▶ [Aim of the task]: From the line containing "If you like" to the end of the data, retype every line exactly and nothing else. Drop the pictures.

▶ [Material provided]:
==*==

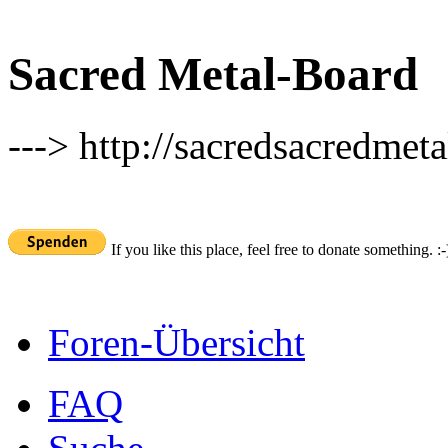
Sacred Metal-Board
---> http://sacredsacredmeta
If you like this place, feel free to donate something. :-
Foren-Übersicht
FAQ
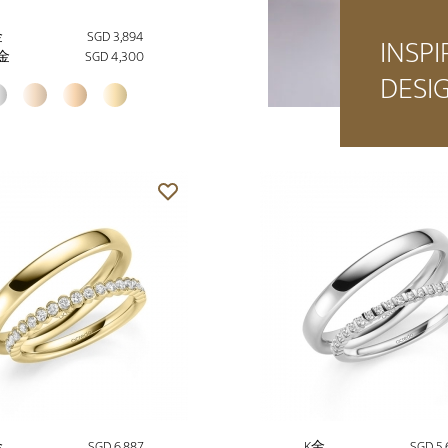
金
SGD 3,894
INSPI
金
SGD 4,300
DESI
金
SGD 6,887
K金
SGD 5,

==*==

▶ [Exercise output]:
If you like this place, feel free to donate something. :-
Foren-Übersicht
FAQ
金
SGD 3,894
INSPI
金
SGD 4,300
DESI
金
SGD 6,887
K金
SGD 5,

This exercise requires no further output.